• [EXERCISE AIM] An exact copy of the data below is needed; please leave out any pictures.

(Collected data)

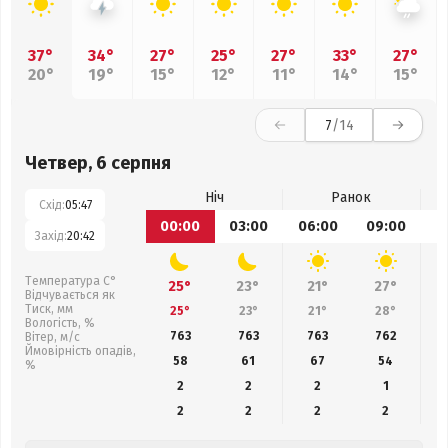
37°
34°
27°
25°
27°
33°
27°
20°
19°
15°
12°
11°
14°
15°
7
/14
Четвер, 6 серпня
Ніч
Ранок
Схід:
05:47
00:00
03:00
06:00
09:00
1
Захід:
20:42
Температура С°
25°
23°
21°
27°
Відчувається як
Тиск, мм
25°
23°
21°
28°
Вологість, %
763
763
763
762
Вітер, м/с
Ймовірність опадів,
58
61
67
54
%
2
2
2
1
2
2
2
2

• [EXERCISE RESPONSE]
37°
34°
27°
25°
27°
33°
27°
20°
19°
15°
12°
11°
14°
15°
7
/14
Четвер, 6 серпня
Ніч
Ранок
Схід:
05:47
00:00
03:00
06:00
09:00
1
Захід:
20:42
Температура С°
25°
23°
21°
27°
Відчувається як
Тиск, мм
25°
23°
21°
28°
Вологість, %
763
763
763
762
Вітер, м/с
Ймовірність опадів,
58
61
67
54
%
2
2
2
1
2
2
2
2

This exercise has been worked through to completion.